Guardate questi grandi uomini. Chi di voi non vorrebbe essere al punto culminante della propria carriera solo per paragonarsi a loro almeno un giorno nella vita? Certo che sono fortunato.
Chi non considererebbe un onore il fatto di aver conosciuto Jacob Ruppert? E anche Ed Barrow, la persona più importante nel baseball? O il fatto di aver trascorso sei indimenticabili anni con Miller Huggins, il mio grande amico?
Oppure di aver trascorso i successivi nove anni con quel fantastico leader, brillante studente di psicologia e miglior manager che il baseball abbia mai avuto, Joe McCarthy? Certo che sono fortunato.
Quando la squadra dei New York Giants, una squadra che per batterla daresti anche il tuo braccio destro, e viceversa, ti fa un regalo, questo è fantastico.

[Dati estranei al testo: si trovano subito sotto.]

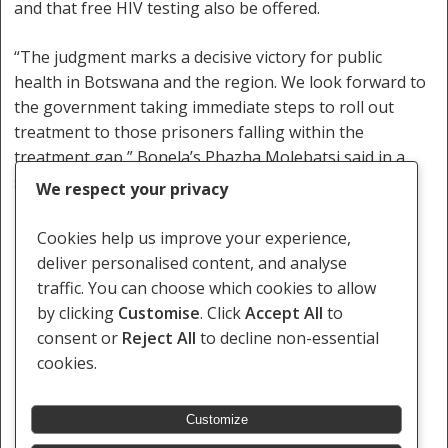
and that free HIV testing also be offered.
“The judgment marks a decisive victory for public
health in Botswana and the region. We look forward to
the government taking immediate steps to roll out
treatment to those prisoners falling within the
treatment gap,” Bonela’s Phazha Molebatsi said in a
statement.
We respect your privacy
Foreign prisoners made up more than 14% of
Cookies help us improve your experience,
Botswana’s prison population in 2013, the
deliver personalised content, and analyse
International Centre for Prison Studies says.
traffic. You can choose which cookies to allow
by clicking
Customise
. Click
Accept All
to
http://www.bbc.com/news/world-africa-34064945
consent or
Reject All
to decline non-essential
cookies.
Customize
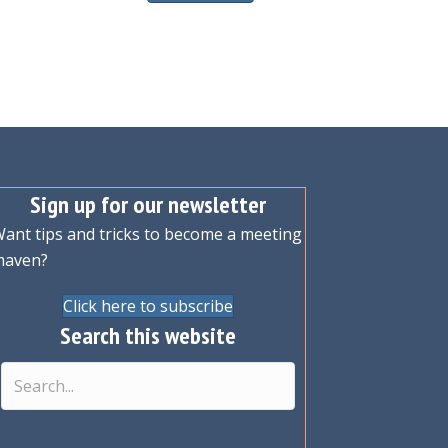
Sign up for our newsletter
ant tips and tricks to become a meeting
maven?
Click here to subscribe
Search this website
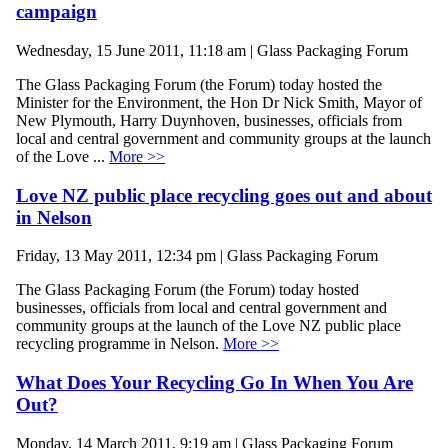
campaign
Wednesday, 15 June 2011, 11:18 am | Glass Packaging Forum
The Glass Packaging Forum (the Forum) today hosted the
Minister for the Environment, the Hon Dr Nick Smith, Mayor of
New Plymouth, Harry Duynhoven, businesses, officials from
local and central government and community groups at the launch
of the Love ...
More >>
Love NZ public place recycling goes out and about
in Nelson
Friday, 13 May 2011, 12:34 pm | Glass Packaging Forum
The Glass Packaging Forum (the Forum) today hosted
businesses, officials from local and central government and
community groups at the launch of the Love NZ public place
recycling programme in Nelson.
More >>
What Does Your Recycling Go In When You Are
Out?
Monday, 14 March 2011, 9:19 am | Glass Packaging Forum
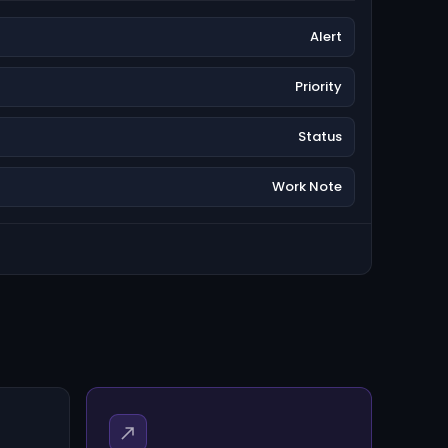
Alert
Priority
Status
Work Note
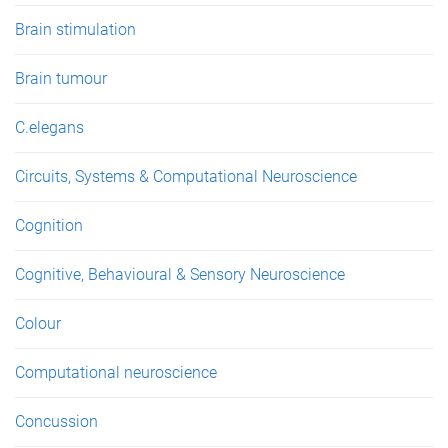
Brain stimulation
Brain tumour
C.elegans
Circuits, Systems & Computational Neuroscience
Cognition
Cognitive, Behavioural & Sensory Neuroscience
Colour
Computational neuroscience
Concussion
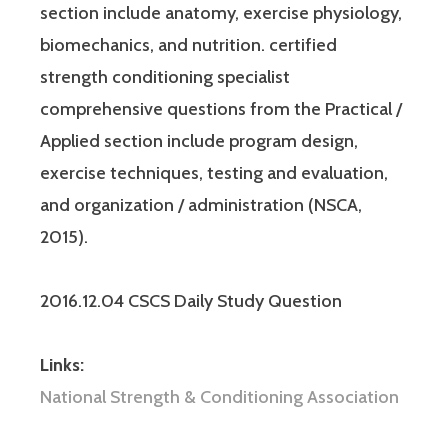
section include anatomy, exercise physiology,
biomechanics, and nutrition. certified
strength conditioning specialist
comprehensive questions from the Practical /
Applied section include program design,
exercise techniques, testing and evaluation,
and organization / administration (NSCA,
2015).
2016.12.04 CSCS Daily Study Question
Links:
National Strength & Conditioning Association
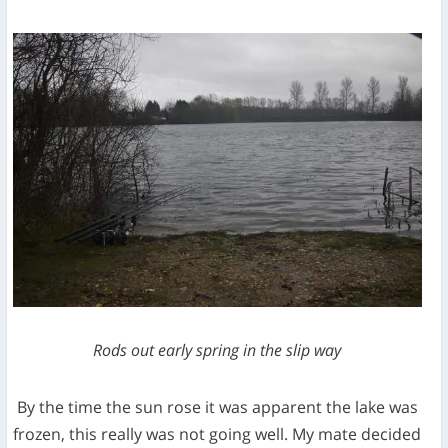
Rods out early spring in the slip way
By the time the sun rose it was apparent the lake was
frozen, this really was not going well. My mate decided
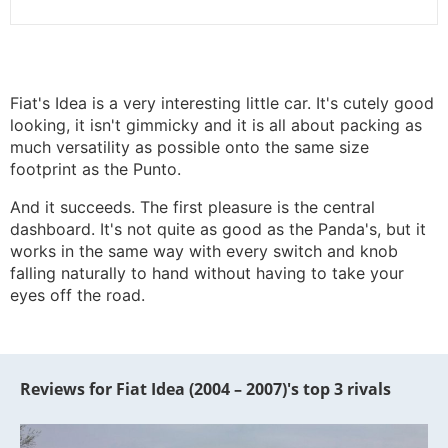
Fiat's Idea is a very interesting little car. It's cutely good
looking, it isn't gimmicky and it is all about packing as
much versatility as possible onto the same size
footprint as the Punto.
And it succeeds. The first pleasure is the central
dashboard. It's not quite as good as the Panda's, but it
works in the same way with every switch and knob
falling naturally to hand without having to take your
eyes off the road.
Reviews for Fiat Idea (2004 – 2007)'s top 3 rivals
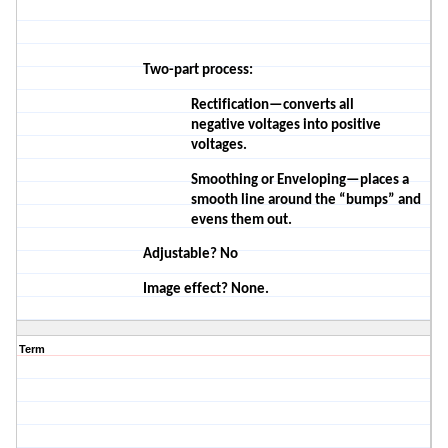
Two-part process:
Rectification—converts all
negative
voltages
into positive
voltages.
Smoothing or Enveloping—places a
smooth line around the “bumps” and
evens them out.
Adjustable? No
Image effect? None.
Term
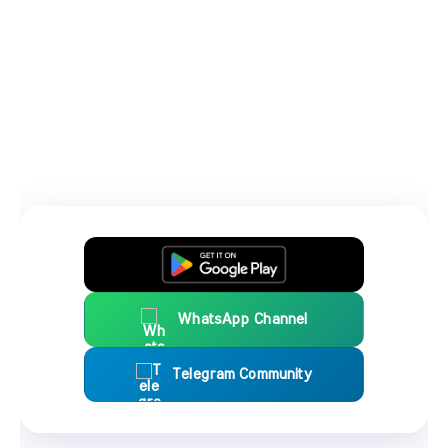
WhatsApp Channel
Telegram Community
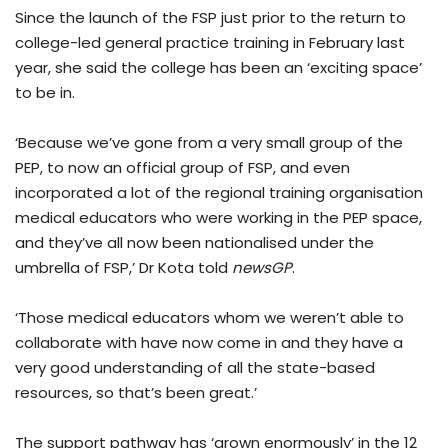
Since the launch of the FSP just prior to the return to
college-led general practice training in February last
year, she said the college has been an ‘exciting space’
to be in.
‘Because we’ve gone from a very small group of the
PEP, to now an official group of FSP, and even
incorporated a lot of the regional training organisation
medical educators who were working in the PEP space,
and they’ve all now been nationalised under the
umbrella of FSP,’ Dr Kota told
newsGP
.
‘Those medical educators whom we weren’t able to
collaborate with have now come in and they have a
very good understanding of all the state-based
resources, so that’s been great.’
The support pathway has ‘grown enormously’ in the 12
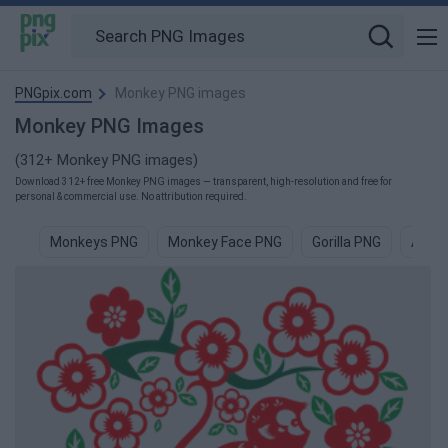
PNGpix.com
Monkey PNG images
Monkey PNG Images
(312+ Monkey PNG images)
Download 312+ free Monkey PNG images — transparent, high-resolution and free for
personal & commercial use. No attribution required.
Monkeys PNG
Monkey Face PNG
Gorilla PNG
Ape 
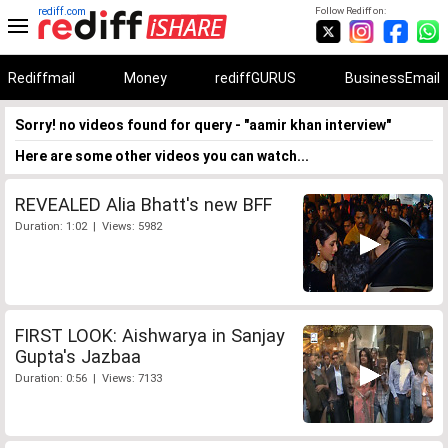
rediff.com
Follow Rediff on:
Rediffmail
Money
rediffGURUS
BusinessEmail
Sorry! no videos found for query - "aamir khan interview"
Here are some other videos you can watch...
REVEALED Alia Bhatt's new BFF
Duration: 1:02 | Views: 5982
FIRST LOOK: Aishwarya in Sanjay
Gupta's Jazbaa
Duration: 0:56 | Views: 7133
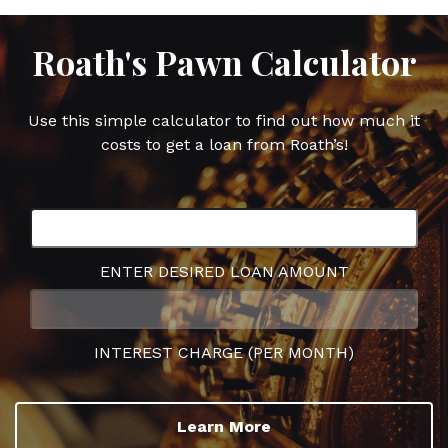
Roath's Pawn Calculator
Use this simple calculator to find out how much it
costs to get a loan from Roath’s!
ENTER DESIRED LOAN AMOUNT
INTEREST CHARGE (PER MONTH)
Learn More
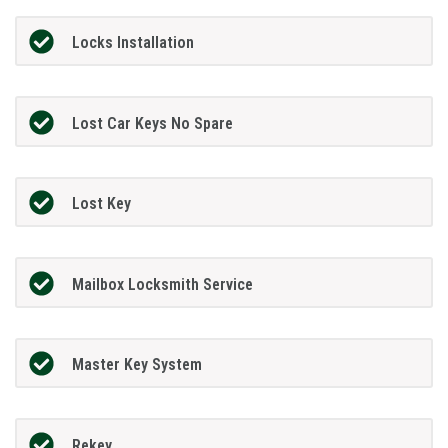
Locks Installation
Lost Car Keys No Spare
Lost Key
Mailbox Locksmith Service
Master Key System
Rekey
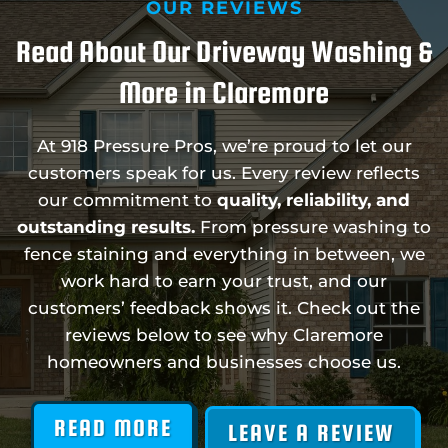
OUR REVIEWS
Read About Our Driveway Washing &
More in Claremore
At 918 Pressure Pros, we’re proud to let our
customers speak for us. Every review reflects
our commitment to
quality, reliability, and
outstanding results.
From pressure washing to
fence staining and everything in between, we
work hard to earn your trust, and our
customers’ feedback shows it. Check out the
reviews below to see why Claremore
homeowners and businesses choose us.
READ MORE
LEAVE A REVIEW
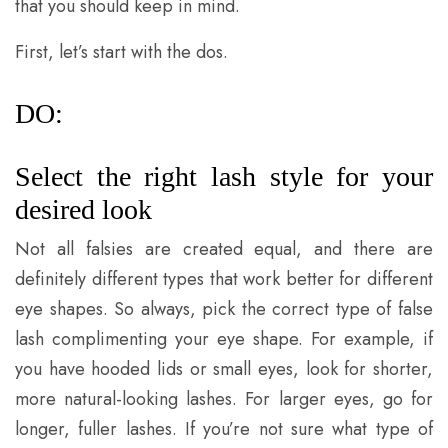
that you should keep in mind.
First, let’s start with the dos.
DO:
Select the right lash style for your
desired look
Not all falsies are created equal, and there are
definitely different types that work better for different
eye shapes. So always, pick the correct type of false
lash complimenting your eye shape. For example, if
you have hooded lids or small eyes, look for shorter,
more natural-looking lashes. For larger eyes, go for
longer, fuller lashes. If you’re not sure what type of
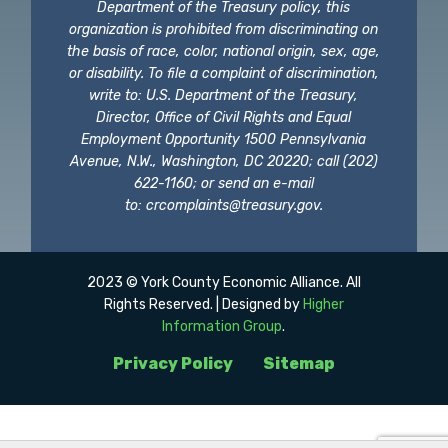
Department of the Treasury policy, this
organization is prohibited from discriminating on
the basis of race, color, national origin, sex, age,
or disability. To file a complaint of discrimination,
write to: U.S. Department of the Treasury,
Director, Office of Civil Rights and Equal
Employment Opportunity 1500 Pennsylvania
Avenue, N.W., Washington, DC 20220; call (202)
622-1160; or send an e-mail
to:
crcomplaints@treasury.gov
.
2023 © York County Economic Alliance. All
Rights Reserved. | Designed by
Higher
Information Group
.
Privacy Policy
Sitemap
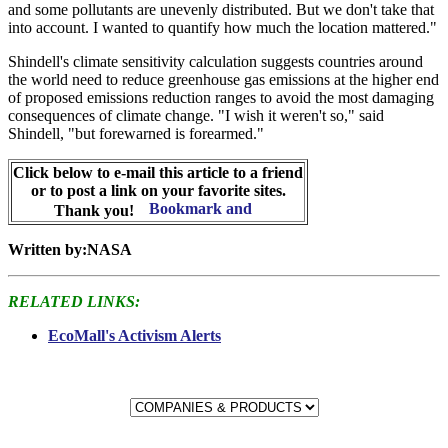
and some pollutants are unevenly distributed. But we don't take that
into account. I wanted to quantify how much the location mattered."
Shindell's climate sensitivity calculation suggests countries around
the world need to reduce greenhouse gas emissions at the higher end
of proposed emissions reduction ranges to avoid the most damaging
consequences of climate change. "I wish it weren't so," said
Shindell, "but forewarned is forearmed."
Click below to e-mail this article to a friend
or to post a link on your favorite sites.
Thank you!
Written by:NASA
RELATED LINKS:
EcoMall's Activism Alerts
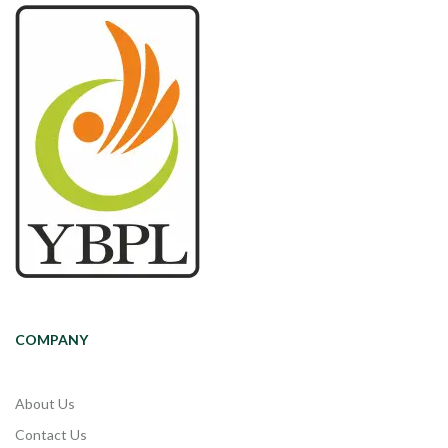
COMPANY
About Us
Contact Us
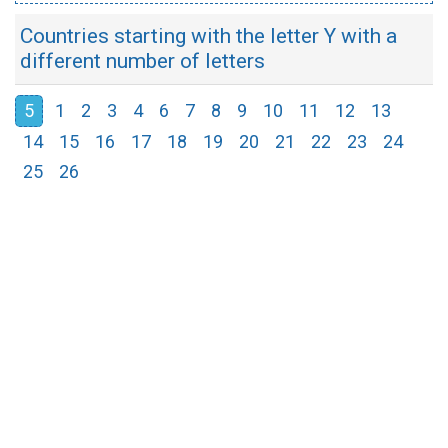
Countries starting with the letter Y with a
different number of letters
5
1
2
3
4
6
7
8
9
10
11
12
13
14
15
16
17
18
19
20
21
22
23
24
25
26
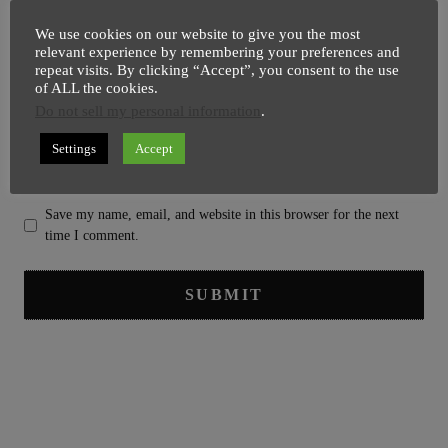
We use cookies on our website to give you the most
relevant experience by remembering your preferences and
repeat visits. By clicking “Accept”, you consent to the use
of ALL the cookies.
Do not sell my personal information
.
Settings
Accept
Save my name, email, and website in this browser for the next
time I comment.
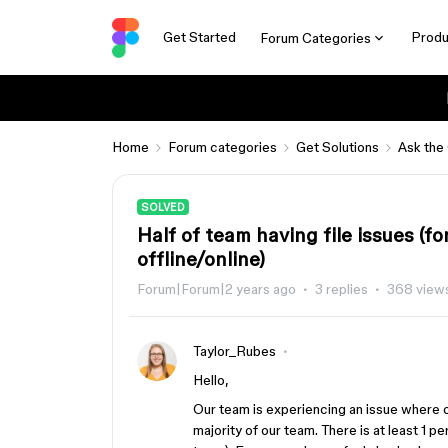
Get Started
Produ
Forum Categories
Home
Forum categories
Get Solutions
Ask the
SOLVED
Half of team having file issues (fo
offline/online)
Forum|Forum|2 years ago
3 replies
368 view
Taylor_Rubes
Hello,
Our team is experiencing an issue where o
majority of our team. There is at least 1 p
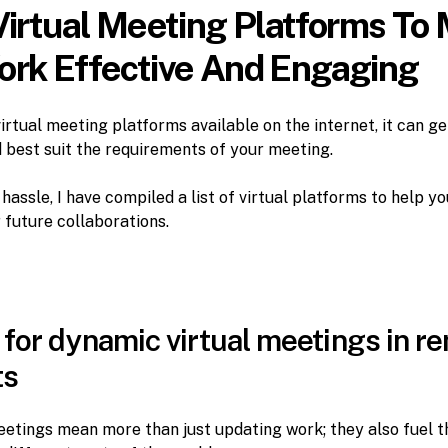
Virtual Meeting Platforms To
rk Effective And Engaging
virtual meeting platforms available on the internet, it can ge
 best suit the requirements of your meeting.
hassle, I have compiled a list of virtual platforms to help yo
 future collaborations.
for dynamic virtual meetings in re
ts
etings mean more than just updating work; they also fuel 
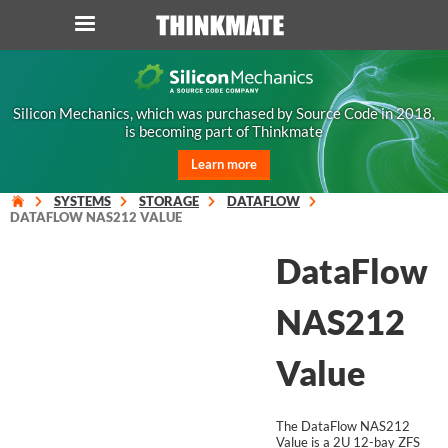
LOG IN
ORDER 0
Silicon Mechanics, which was purchased by Source Code in 2018,
is becoming part of Thinkmate
Instant Product & Page Search
Learn more
SERVER
SYSTEMS
STORAGE
DATAFLOW
DATAFLOW NAS212 VALUE
STORAGE
DataFlow
WORKSTATION
NAS212
HARDWARE
Value
SOLUTIONS
The DataFlow NAS212
Value is a 2U 12-bay ZFS
SERVICES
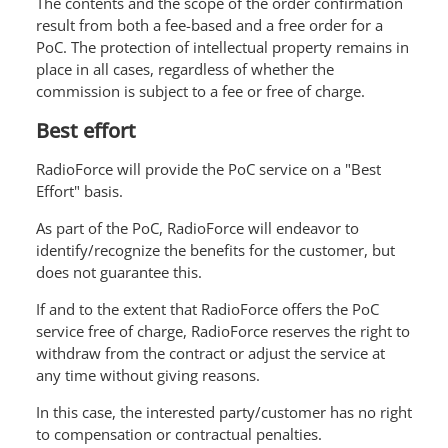
The contents and the scope of the order confirmation
result from both a fee-based and a free order for a
PoC. The protection of intellectual property remains in
place in all cases, regardless of whether the
commission is subject to a fee or free of charge.
Best effort
RadioForce will provide the PoC service on a "Best
Effort" basis.
As part of the PoC, RadioForce will endeavor to
identify/recognize the benefits for the customer, but
does not guarantee this.
If and to the extent that RadioForce offers the PoC
service free of charge, RadioForce reserves the right to
withdraw from the contract or adjust the service at
any time without giving reasons.
In this case, the interested party/customer has no right
to compensation or contractual penalties.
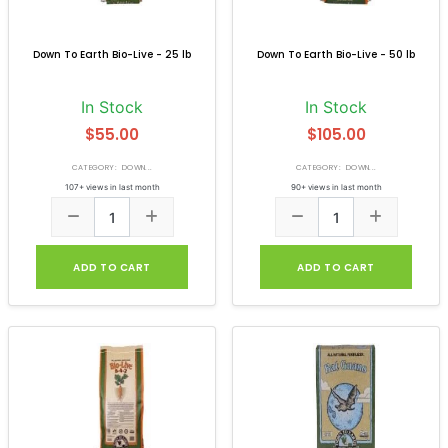
Down To Earth Bio-Live - 25 lb
Down To Earth Bio-Live - 50 lb
In Stock
In Stock
$55.00
$105.00
CATEGORY: DOWN...
CATEGORY: DOWN...
107+ views in last month
90+ views in last month
ADD TO CART
ADD TO CART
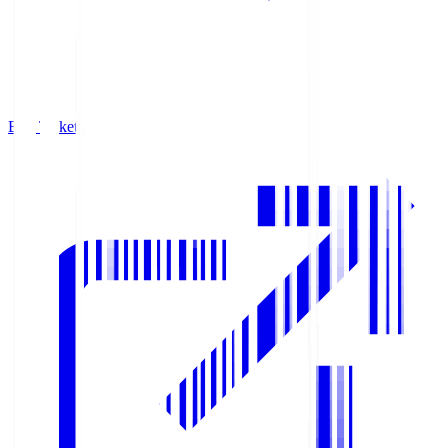
Buy Tickets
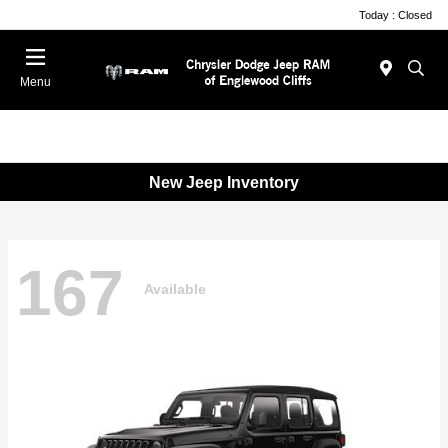
Today : Closed
Menu
New Jeep Inventory
167
Available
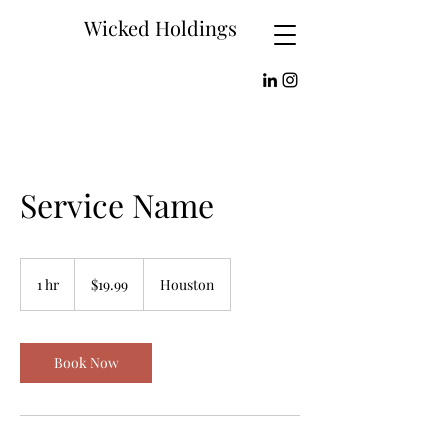
Wicked Holdings
Service Name
19.99
US
1 hr
1
$19.99
Houston
dollars
h
Book Now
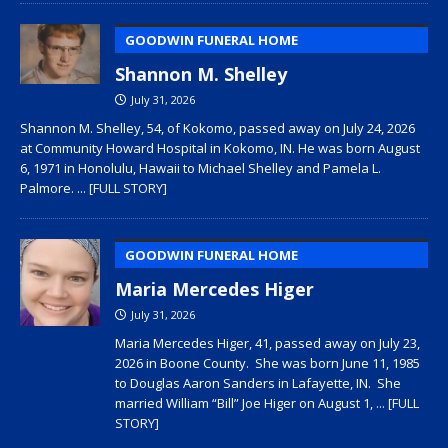
GOODWIN FUNERAL HOME
Shannon M. Shelley
July 31, 2026
Shannon M. Shelley, 54, of Kokomo, passed away on July 24, 2026
at Community Howard Hospital in Kokomo, IN. He was born August
6, 1971 in Honolulu, Hawaii to Michael Shelley and Pamela L.
Palmore.
... [FULL STORY]
GOODWIN FUNERAL HOME
Maria Mercedes Higer
July 31, 2026
Maria Mercedes Higer, 41, passed away on July 23,
2026 in Boone County. She was born June 11, 1985
to Douglas Aaron Sanders in Lafayette, IN. She
married William “Bill” Joe Higer on August 1,
... [FULL
STORY]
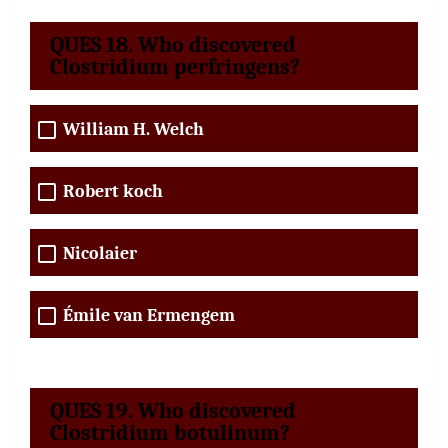
QUES 18. Who discovered
Clostridium perfringens?
William H. Welch
Robert koch
Nicolaier
Émile van Ermengem
QUES 19. Who discovered
Clostridium botulinum?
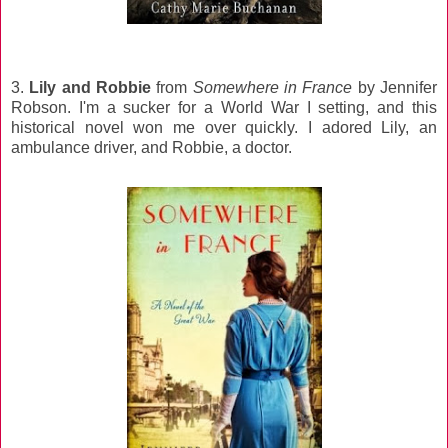
3.
Lily and Robbie
from
Somewhere in France
by Jennifer
Robson. I'm a sucker for a World War I setting, and this
historical novel won me over quickly. I adored Lily, an
ambulance driver, and Robbie, a doctor.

Quando tutti fino agli addetti del campo o quei giovani vestiti di bianco si ricordano di te perché hai vinto tanti premi, questo è fantastico.
Quando avete una suocera meravigliosa che si schiera a vostro favore nei battibecchi con sua figlia, questo è fantastico.
Quando vostro padre o vostra madre lavorano sodo per tutta la vita per darvi un’educazione o per far sì che voi possiate allenarvi in qualche sport, è una benedizione.
Quando al vostro fianco avete una moglie forte che vi sostiene e che dimostra molto più coraggio di quello che abbiate mai potuto immaginarvi, è la cosa più bella che si possa desiderare.
Quindi concludo dicendo che forse sto attraversando un brutto periodo, ma ho tantissimo per cui continuare a vivere”.